Creating Excel files in Rust

As sad as it is, sometimes as a developer, you’re asked to implement an Excel export for customers. Why anyone would need, or use such a thing instead of CSV is beyond me, but after more than 10 years in this field, this is something that just pops up.

Luckily, there is the xlsxwriter crate in the Rust ecosystem, which provides bindings to the widely used libxlsxwriter C library.

In this post, we will take a look at how to create custom Excel reports from a Rust web service. We will use some custom data types, formatting and it will still be fast and relatively lean in memory consumption, even for large files.

Let’s get started!

Implementation

First, let’s start by building a basic web server with a route pointing to our excel export.

Let’s start with dependencies:

[dependencies]
tokio = { version = "0.2.21", features = ["macros", "rt-threaded", "blocking", "time"] }
warp = "0.2.3"
thiserror = "1.0.20"
chrono = { version = "0.4.13", features = ["serde"] }
xlsxwriter = "0.3.1"
uuid = { version = "0.8", features = ["v4"] }
lazy_static = "=1.4.0"

Since we’re building a Warp web app, based on tokio, the first couple of dependencies aren’t that surprising.

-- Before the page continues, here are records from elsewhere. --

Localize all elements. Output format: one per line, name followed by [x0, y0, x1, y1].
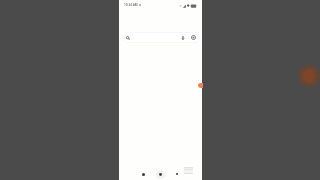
button[interactable]: Recents: [172, 169, 182, 179]
button[interactable]: Side handle: [198, 83, 203, 88]
button[interactable]: Screenshot preview: [184, 167, 193, 174]
button[interactable]: [122, 32, 200, 43]
staticText: 10:24 AM: [124, 3, 138, 7]
button[interactable]: Back: [138, 169, 148, 179]
button[interactable]: Home: [155, 169, 165, 179]
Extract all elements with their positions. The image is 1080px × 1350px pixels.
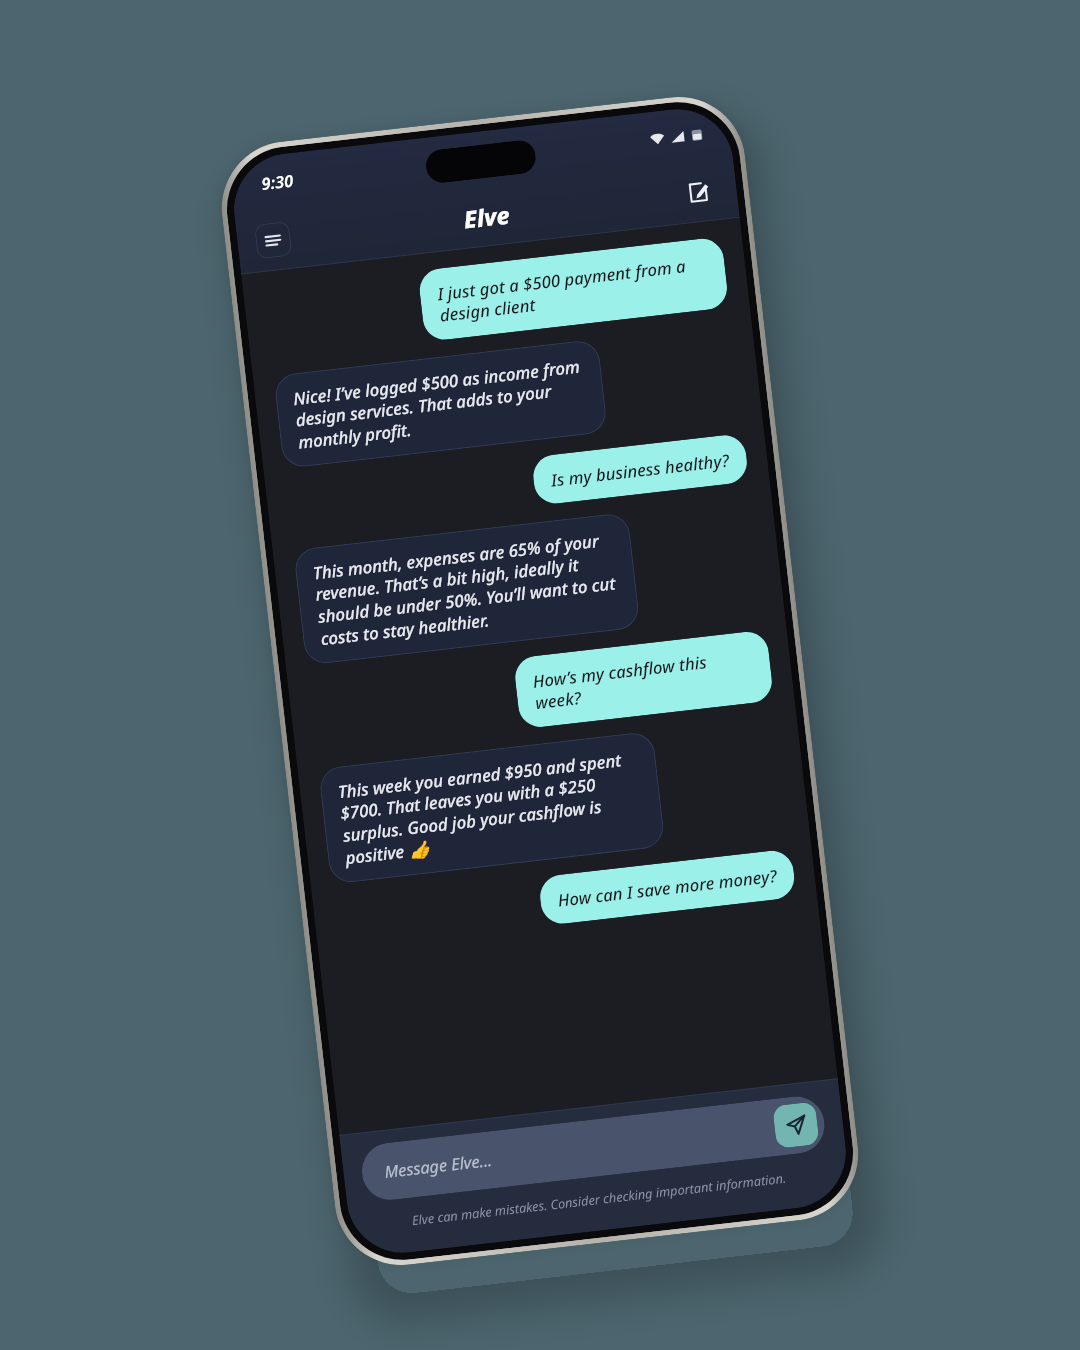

We also add chrono, to show off how to handle dates in Excel and we’ll use uuid to create some random ids.

The next step is to create a basic, runnable web server with a report endpoint that doesn’t do anything yet:

#[tokio::main]
async fn main() {
    let report_route = warp::path("report")
        .and(warp::get())
        .and_then(report_handler);

    println!("Server started at localhost:8080");
    warp::serve(report_route).run(([0, 0, 0, 0], 8080)).await;
}

async fn report_handler() -> Result<impl Reply> {
    Ok("report endpoint")
}

Great. The next step is to define some test data we want to export to excel. In practice, we would fetch this from a database, or from other web services, but here we will just generate some random data.

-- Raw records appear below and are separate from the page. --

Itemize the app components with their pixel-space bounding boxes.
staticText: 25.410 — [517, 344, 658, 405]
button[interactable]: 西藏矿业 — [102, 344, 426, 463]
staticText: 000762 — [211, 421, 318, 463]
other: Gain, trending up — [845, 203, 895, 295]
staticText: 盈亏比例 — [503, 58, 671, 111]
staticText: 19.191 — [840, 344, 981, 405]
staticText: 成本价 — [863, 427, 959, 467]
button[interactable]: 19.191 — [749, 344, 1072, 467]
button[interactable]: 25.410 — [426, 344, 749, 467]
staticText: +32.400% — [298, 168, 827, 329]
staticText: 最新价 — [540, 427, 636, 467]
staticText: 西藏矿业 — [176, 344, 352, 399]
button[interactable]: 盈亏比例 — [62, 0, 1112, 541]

To do this, we’ll define the Thing data structure and generate some random data for it:

lazy_static! {
    static ref THINGS: Vec<Thing> = create_things();
}

#[derive(Clone, Debug)]
pub struct Thing {
    pub id: String,
    pub start_date: DateTime<Utc>,
    pub end_date: DateTime<Utc>,
    pub project: String,
    pub name: String,
    pub text: String,
}

fn create_things() -> Vec<Thing> {
    let mut result: Vec<Thing> = vec![];
    for _ in 0..1000 {
        result.push(Thing {
            id: random_string(),
            start_date: Utc::now(),
            end_date: Utc::now(),
            project: random_string(),
            name: random_string(),
            text: random_string(),
        });
    }
    result
}

fn random_string() -> String {
    Uuid::new_v4().to_string()
}

Essentially, every Thing has some string fields and some date fields. The date fields we set to now(), because we’re only interested in the formatting of the dates. The rest of the fields are filled with UUIDs. Also, we’re making this initialized data available globally using lazy_static. That way we only have to create it once at startup.

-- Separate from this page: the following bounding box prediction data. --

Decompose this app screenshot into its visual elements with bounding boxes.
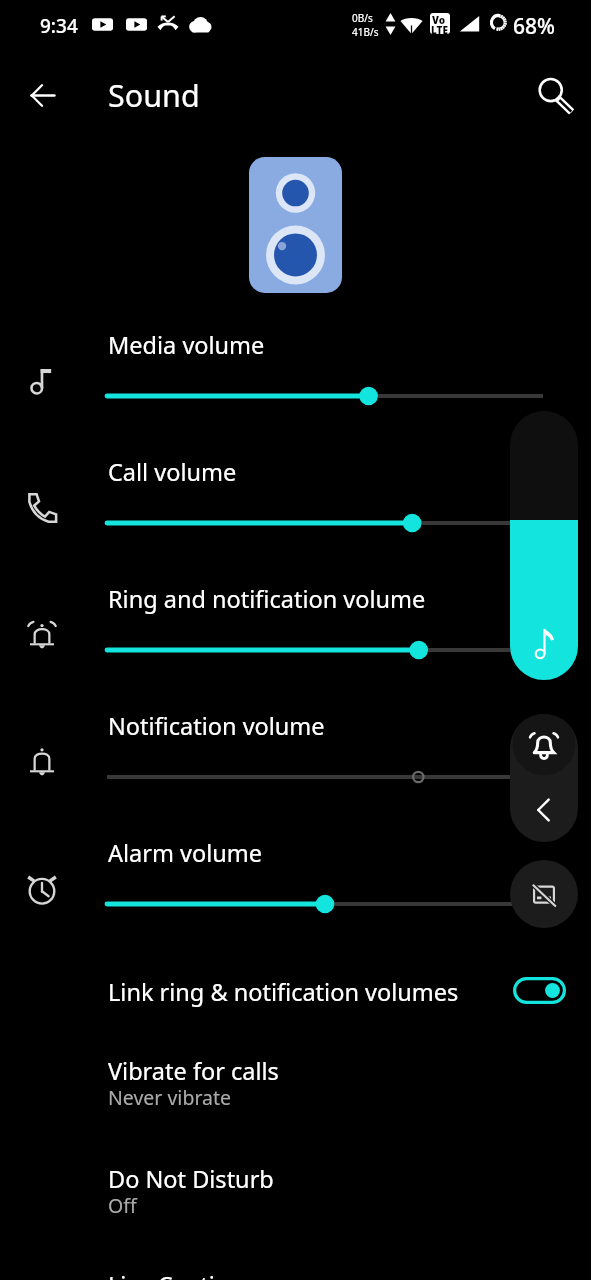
button[interactable] [0, 958, 591, 1030]
button[interactable]: Live caption off [510, 860, 578, 928]
button[interactable]: Expand volume panel [510, 778, 578, 842]
staticText: Call volume [108, 456, 237, 488]
staticText: 9:34 [40, 13, 78, 39]
staticText: Never vibrate [108, 1084, 232, 1111]
button[interactable] [0, 824, 591, 934]
staticText: Media volume [108, 329, 265, 361]
staticText: Off [108, 1192, 137, 1219]
staticText: Notification volume [108, 710, 325, 742]
button[interactable]: Ring mode [510, 714, 578, 778]
staticText: Do Not Disturb [108, 1163, 274, 1195]
staticText: 68% [513, 12, 555, 41]
button[interactable]: Media volume slider [510, 411, 578, 680]
button[interactable]: Link ring and notification volumes toggl… [508, 972, 571, 1009]
staticText: Vibrate for calls [108, 1055, 279, 1087]
button[interactable] [0, 697, 591, 807]
staticText: Vo [432, 13, 446, 27]
staticText: 41B/s [352, 25, 379, 39]
staticText: Sound [108, 74, 200, 116]
staticText: LTE [431, 23, 449, 34]
button[interactable] [0, 1144, 591, 1238]
staticText: 0B/s [352, 11, 373, 25]
button[interactable] [0, 1250, 591, 1280]
button[interactable]: Back [18, 71, 66, 119]
staticText: Live Caption [108, 1269, 244, 1280]
button[interactable] [0, 443, 591, 553]
button[interactable]: Search [531, 71, 579, 119]
button[interactable] [0, 570, 591, 680]
staticText: Link ring & notification volumes [108, 976, 459, 1008]
button[interactable] [0, 316, 591, 426]
staticText: Ring and notification volume [108, 583, 426, 615]
button[interactable] [0, 1036, 591, 1130]
staticText: Alarm volume [108, 837, 263, 869]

With that out of the way, we can implement our report_handler properly:

async fn report_handler() -> Result<impl Reply> {
    let now = Instant::now();
    let result = tokio::task::spawn_blocking(move || excel::create_xlsx(THINGS.to_vec()))
        .await
        .expect("can create result");
    println!("report took: {:?}", now.elapsed());
    Ok(result)
}

Since we’re also interested in how long creating a huge Excel file takes, we’re going to note down the time the generation took. The actual Excel generation will be implemented in the excel::create_xlsx function in the next part of this post.

We use Tokio’s spawn_blocking function, which is only available when using the blocking feature, to spawn the Excel creation on the blocking thread pool within Tokio. This is useful in asynchronous code bases, when you have a blocking workload (e.g. creating a huge XLSX file ;)).

If you don’t spawn this on the blocking thread pool, the scheduler threads of the async runtime might get blocked instead, which will slow down the whole application.

Let’s look at how to actually create the XLSX file next.

First, in the excel.rs module, let’s create the create_xlsx function:

use xlsxwriter::{DateTime as XLSDateTime, Format, Workbook, Worksheet};

const FONT_SIZE: f64 = 12.0;

pub fn create_xlsx(values: Vec<Thing>) -> Vec<u8> {
    let uuid = Uuid::new_v4().to_string();
    let workbook = Workbook::new(&uuid);
    let mut sheet = workbook.add_worksheet(None).expect("can add sheet");
    ...

The first step is to create a new workbook and, within that workbook, add a new sheet. We will only use one sheet in this example, but you could add more if you wanted to.

We create a uuid as the name of the workbook, because that’s the file name it will be saved under and we want that to be unique, so it won’t be overwritten by a call at the same time.

Next, we will deal with the problem of width in excel. The issue is, that we could just write our values in the rows and columns we wanted, but if the text, for example, is longer than the default width of the cell, it won’t look nice and the user will have to increase the size to read the content.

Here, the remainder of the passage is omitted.